**EXERCISE REQUIREMENTS**
What is needed is a single figure: how many lines of the records below contain the word "osobních".

(Extracted data entries)
------------------------------

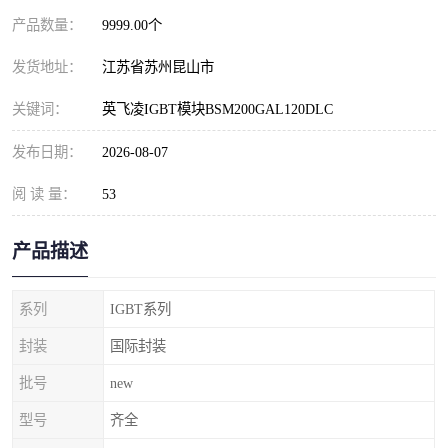
产品数量：
9999.00个
发货地址：
江苏省苏州昆山市
关键词：
英飞凌IGBT模块BSM200GAL120DLC
发布日期：
2026-08-07
阅 读 量：
53
产品描述
系列
IGBT系列
封装
国际封装
批号
new
型号
齐全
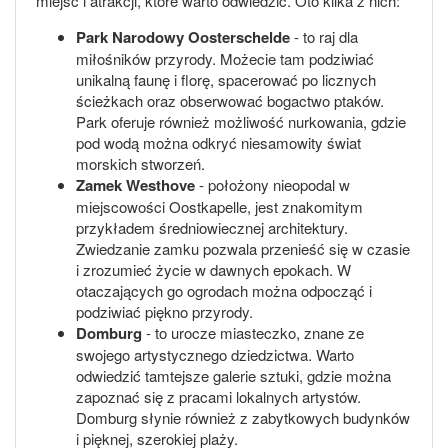
miejsc i atrakcji, które warto odwiedzić. Oto kilka z nich:
Park Narodowy Oosterschelde
- to raj dla
miłośników przyrody. Możecie tam podziwiać
unikalną faunę i florę, spacerować po licznych
ścieżkach oraz obserwować bogactwo ptaków.
Park oferuje również możliwość nurkowania, gdzie
pod wodą można odkryć niesamowity świat
morskich stworzeń.
Zamek Westhove
- położony nieopodal w
miejscowości Oostkapelle, jest znakomitym
przykładem średniowiecznej architektury.
Zwiedzanie zamku pozwala przenieść się w czasie
i zrozumieć życie w dawnych epokach. W
otaczających go ogrodach można odpocząć i
podziwiać piękno przyrody.
Domburg
- to urocze miasteczko, znane ze
swojego artystycznego dziedzictwa. Warto
odwiedzić tamtejsze galerie sztuki, gdzie można
zapoznać się z pracami lokalnych artystów.
Domburg słynie również z zabytkowych budynków
i pięknej, szerokiej plaży.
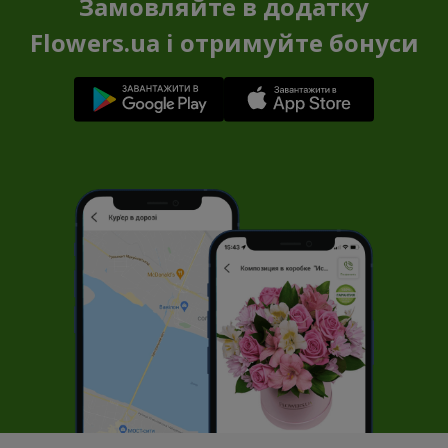
Замовляйте в додатку
Flowers.ua і отримуйте бонуси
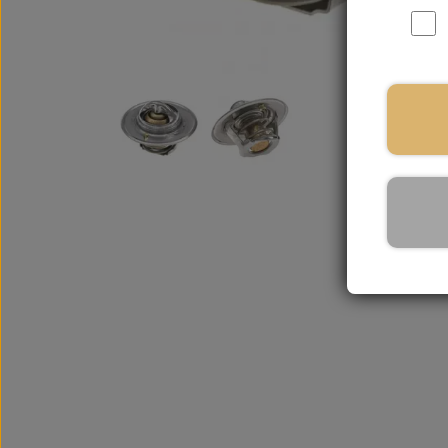
På la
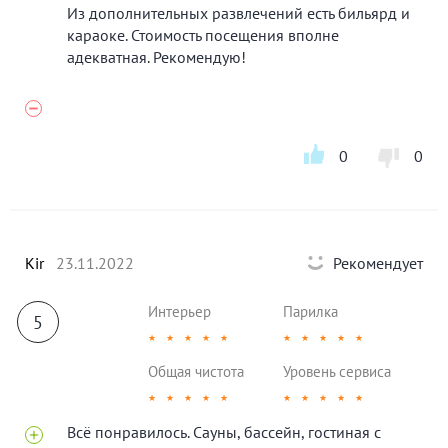
Из дополнительных развлечений есть бильярд и
караоке. Стоимость посещения вполне
адекватная. Рекомендую!
0
0
Kir
23.11.2022
Рекомендует
Интерьер
Парилка
5
★
★
★
★
★
★
★
★
★
★
Общая чистота
Уровень сервиса
★
★
★
★
★
★
★
★
★
★
Всё понравилось. Сауны, бассейн, гостиная с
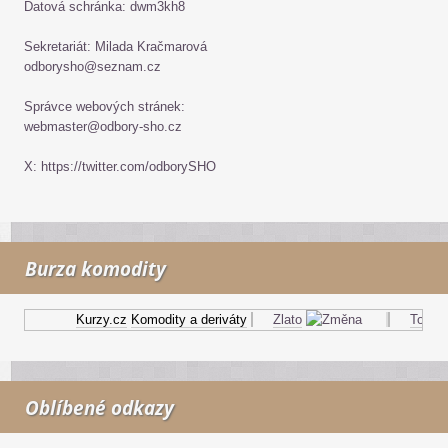
Datová schránka: dwm3kh8
Sekretariát: Milada Kračmarová
odborysho@seznam.cz
Správce webových stránek:
webmaster@odbory-sho.cz
X: https://twitter.com/odborySHO
Burza komodity
Kurzy.cz
Komodity a deriváty
Zlato
Topný o
Oblíbené odkazy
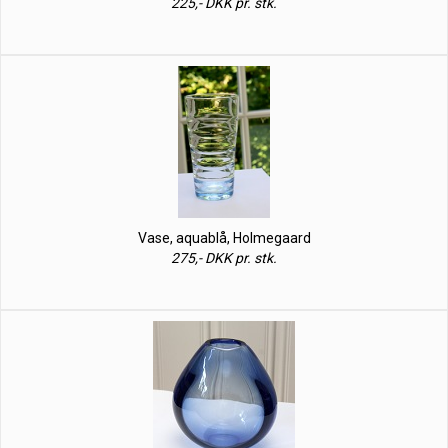
225,- DKK pr. stk.
Vase, aquablå, Holmegaard
275,- DKK pr. stk.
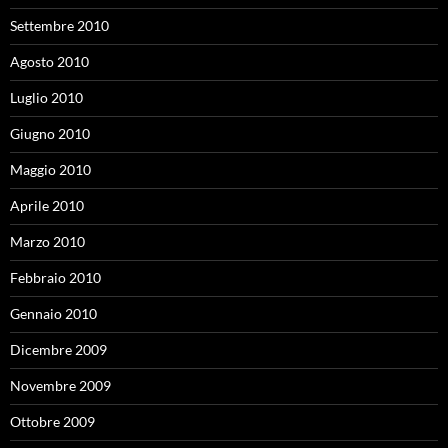
Settembre 2010
Agosto 2010
Luglio 2010
Giugno 2010
Maggio 2010
Aprile 2010
Marzo 2010
Febbraio 2010
Gennaio 2010
Dicembre 2009
Novembre 2009
Ottobre 2009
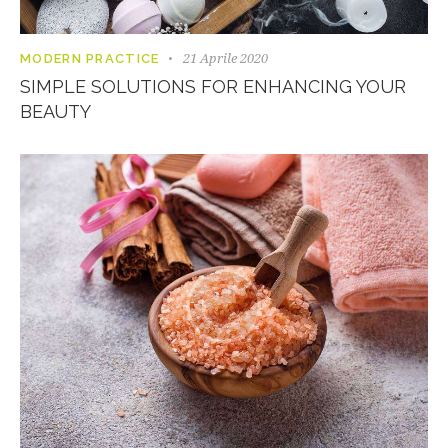
21 Aprile 2020
MODERN PRACTICE
SIMPLE SOLUTIONS FOR ENHANCING YOUR
BEAUTY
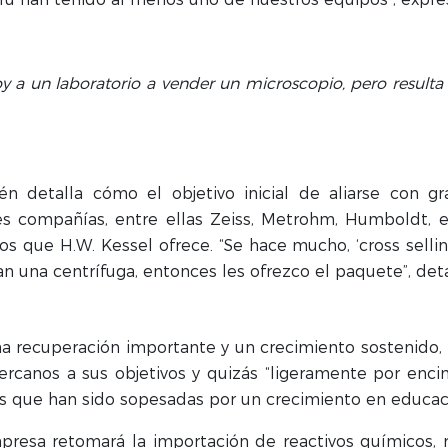
 voy a un laboratorio a vender un microscopio, pero resulta
n detalla cómo el objetivo inicial de aliarse con gr
es compañías, entre ellas Zeiss, Metrohm, Humboldt, et
 que H.W. Kessel ofrece. “Se hace mucho, ‘cross selling
n una centrífuga, entonces les ofrezco el paquete”, deta
a recuperación importante y un crecimiento sostenido
rcanos a sus objetivos y quizás “ligeramente por enc
as que han sido sopesadas por un crecimiento en educac
presa retomará la importación de reactivos químicos,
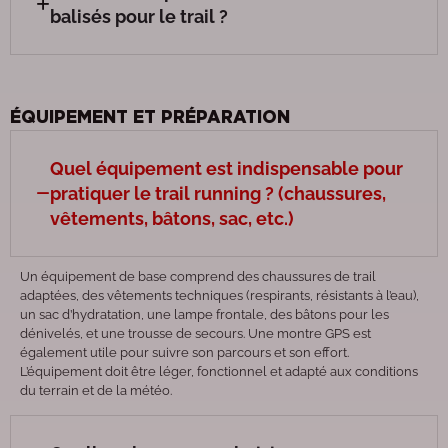
balisés pour le trail ?
ÉQUIPEMENT ET PRÉPARATION
Quel équipement est indispensable pour
pratiquer le trail running ? (chaussures,
vêtements, bâtons, sac, etc.)
Un équipement de base comprend des chaussures de trail
adaptées, des vêtements techniques (respirants, résistants à l’eau),
un sac d’hydratation, une lampe frontale, des bâtons pour les
dénivelés, et une trousse de secours. Une montre GPS est
également utile pour suivre son parcours et son effort.
L’équipement doit être léger, fonctionnel et adapté aux conditions
du terrain et de la météo.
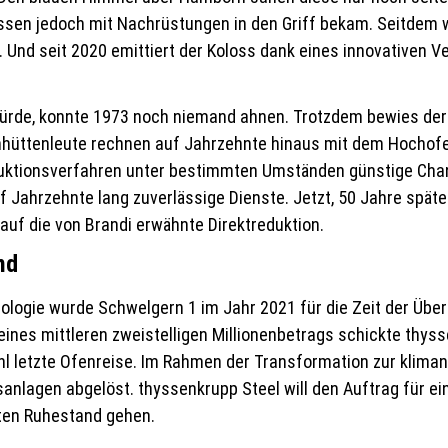
yssen jedoch mit Nachrüstungen in den Griff bekam. Seitdem
 Und seit 2020 emittiert der Koloss dank eines innovativen V
ürde, konnte 1973 noch niemand ahnen. Trotzdem bewies der 
isenhüttenleute rechnen auf Jahrzehnte hinaus mit dem Hoch
uktionsverfahren unter bestimmten Umständen günstige Chanc
 Jahrzehnte lang zuverlässige Dienste. Jetzt, 50 Jahre späte
auf die von Brandi erwähnte Direktreduktion.
nd
logie wurde Schwelgern 1 im Jahr 2021 für die Zeit der Übe
eines mittleren zweistelligen Millionenbetrags schickte thys
l letzte Ofenreise. Im Rahmen der Transformation zur kliman
nlagen abgelöst. thyssenkrupp Steel will den Auftrag für ein
nten Ruhestand gehen.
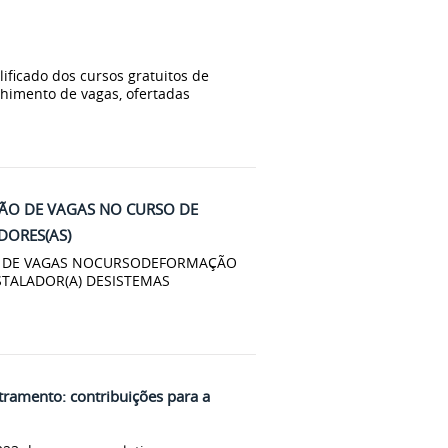
lificado dos cursos gratuitos de
chimento de vagas, ofertadas
ÇÃO DE VAGAS NO CURSO DE
DORES(AS)
ÃO DE VAGAS NOCURSODEFORMAÇÃO
STALADOR(A) DESISTEMAS
etramento: contribuições para a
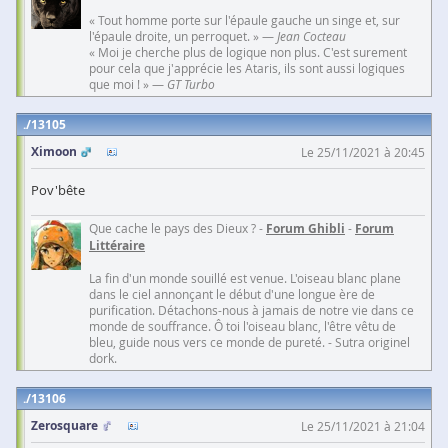
« Tout homme porte sur l'épaule gauche un singe et, sur
l'épaule droite, un perroquet. » —
Jean Cocteau
« Moi je cherche plus de logique non plus. C'est surement
pour cela que j'apprécie les Ataris, ils sont aussi logiques
que moi ! » —
GT Turbo
13105
Ximoon
Le 25/11/2021 à 20:45
Pov'bête
Que cache le pays des Dieux ? -
Forum Ghibli
-
Forum
Littéraire
La fin d'un monde souillé est venue. L'oiseau blanc plane
dans le ciel annonçant le début d'une longue ère de
purification. Détachons-nous à jamais de notre vie dans ce
monde de souffrance. Ô toi l'oiseau blanc, l'être vêtu de
bleu, guide nous vers ce monde de pureté. - Sutra originel
dork.
13106
Zerosquare
Le 25/11/2021 à 21:04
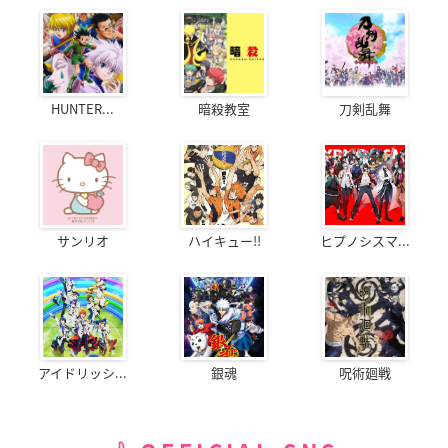
HUNTER...
暗殺教室
刀剣乱舞
サンリオ
ハイキュー!!
ヒプノシスマ...
アイドリッシ...
銀魂
呪術廻戦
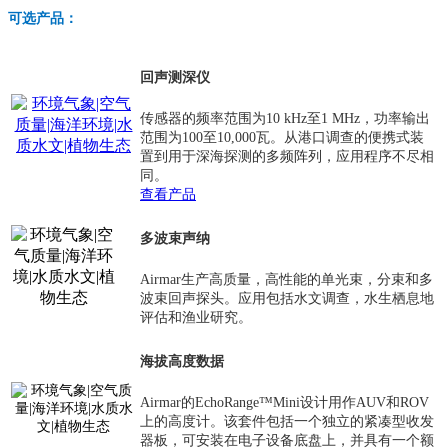
可选产品：
回声测深仪
传感器的频率范围为10 kHz至1 MHz，功率输出
范围为100至10,000瓦。从港口调查的便携式装
置到用于深海探测的多频阵列，应用程序不尽相
同。
查看产品
多波束声纳
Airmar生产高质量，高性能的单光束，分束和多
波束回声探头。应用包括水文调查，水生栖息地
评估和渔业研究。
海拔高度数据
Airmar的EchoRange™Mini设计用作AUV和ROV
上的高度计。该套件包括一个独立的紧凑型收发
器板，可安装在电子设备底盘上，并具有一个额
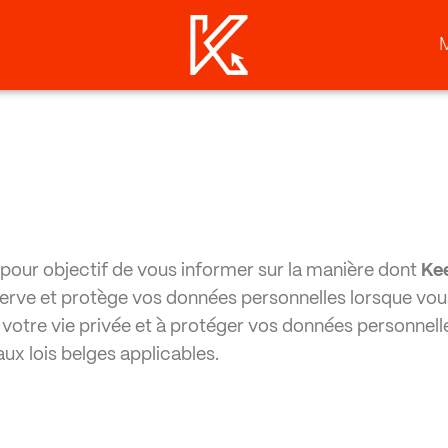
a pour objectif de vous informer sur la manière dont
Ke
nserve et protège vos données personnelles lorsque vous 
r votre vie privée et à protéger vos données personn
ux lois belges applicables.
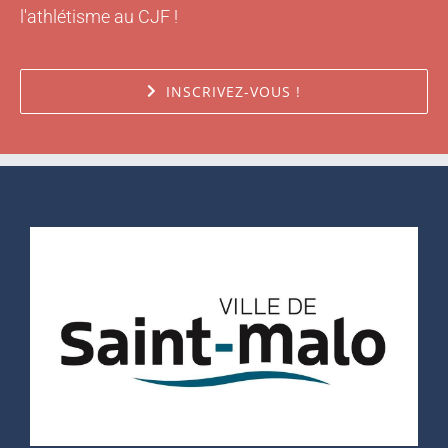
l'athlétisme au CJF !
INSCRIVEZ-VOUS !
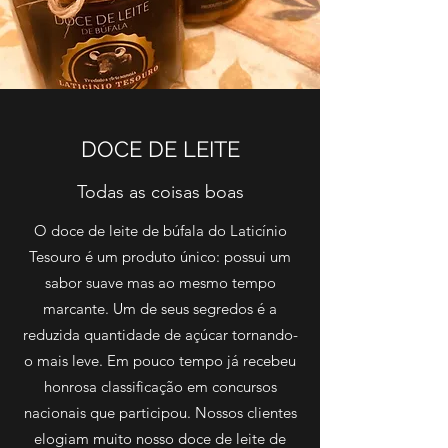
DOCE DE LEITE
Todas as coisas boas
O doce de leite de búfala do Laticínio
Tesouro é um produto único: possui um
sabor suave mas ao mesmo tempo
marcante. Um de seus segredos é a
reduzida quantidade de açúcar tornando-
o mais leve. Em pouco tempo já recebeu
honrosa classificação em concursos
nacionais que participou. Nossos clientes
elogiam muito nosso doce de leite de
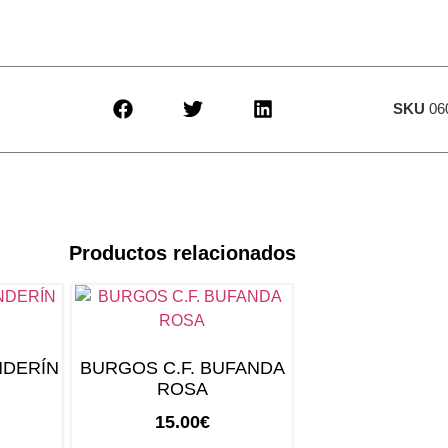
SKU
06
Productos relacionados
NDERÍN
BURGOS C.F. BUFANDA
ROSA
15.00
€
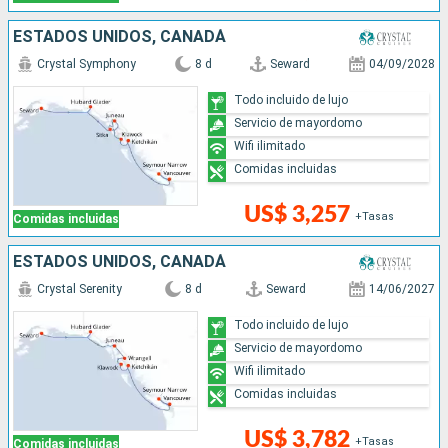
ESTADOS UNIDOS, CANADÁ
Crystal Symphony
8 d
Seward
04/09/2028
Todo incluido de lujo
Servicio de mayordomo
Wifi ilimitado
Comidas incluidas
US$ 3,257
+Tasas
Comidas incluidas
ESTADOS UNIDOS, CANADÁ
Crystal Serenity
8 d
Seward
14/06/2027
Todo incluido de lujo
Servicio de mayordomo
Wifi ilimitado
Comidas incluidas
US$ 3,782
+Tasas
Comidas incluidas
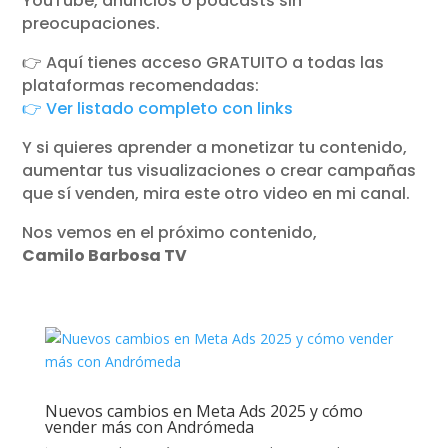
YouTube, anuncios o podcasts sin
preocupaciones.
👉 Aquí tienes acceso GRATUITO a todas las
plataformas recomendadas:
👉 Ver listado completo con links
Y si quieres aprender a monetizar tu contenido,
aumentar tus visualizaciones o crear campañas
que sí venden, mira este otro video en mi canal.
Nos vemos en el próximo contenido,
Camilo Barbosa TV
Nuevos cambios en Meta Ads 2025 y cómo
vender más con Andrómeda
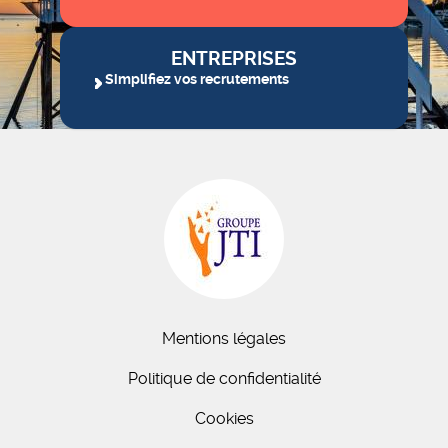
ENTREPRISES
Simplifiez vos recrutements
Mentions légales
Politique de confidentialité
Cookies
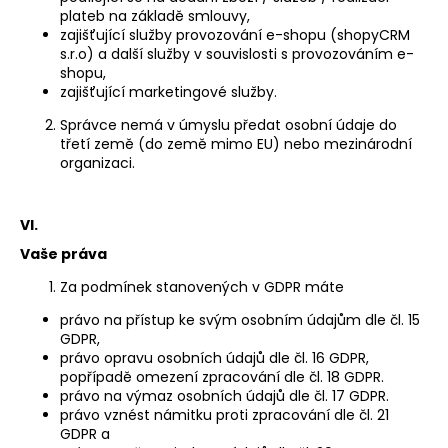
plateb na základě smlouvy,
zajišťující služby provozování e-shopu (shopyCRM
s.r.o) a další služby v souvislosti s provozováním e-
shopu,
zajišťující marketingové služby.
Správce nemá v úmyslu předat osobní údaje do
třetí země (do země mimo EU) nebo mezinárodní
organizaci.
VI.
Vaše práva
Za podmínek stanovených v GDPR máte
právo na přístup ke svým osobním údajům dle čl. 15
GDPR,
právo opravu osobních údajů dle čl. 16 GDPR,
popřípadě omezení zpracování dle čl. 18 GDPR.
právo na výmaz osobních údajů dle čl. 17 GDPR.
právo vznést námitku proti zpracování dle čl. 21
GDPR a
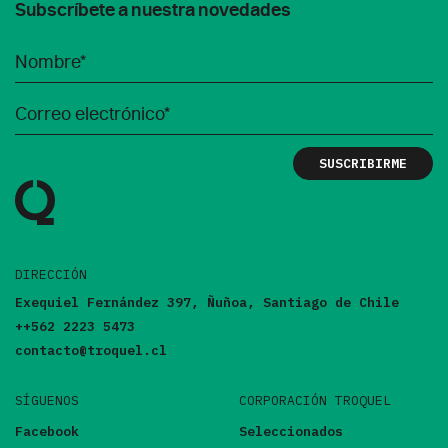
Subscríbete a nuestra novedades
DIRECCIÓN
Exequiel Fernández 397, Ñuñoa, Santiago de Chile
++562 2223 5473
contacto@troquel.cl
SÍGUENOS
CORPORACIÓN TROQUEL
Facebook
Seleccionados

------------------------------

**ANSWER TO THE PROBLEM**
2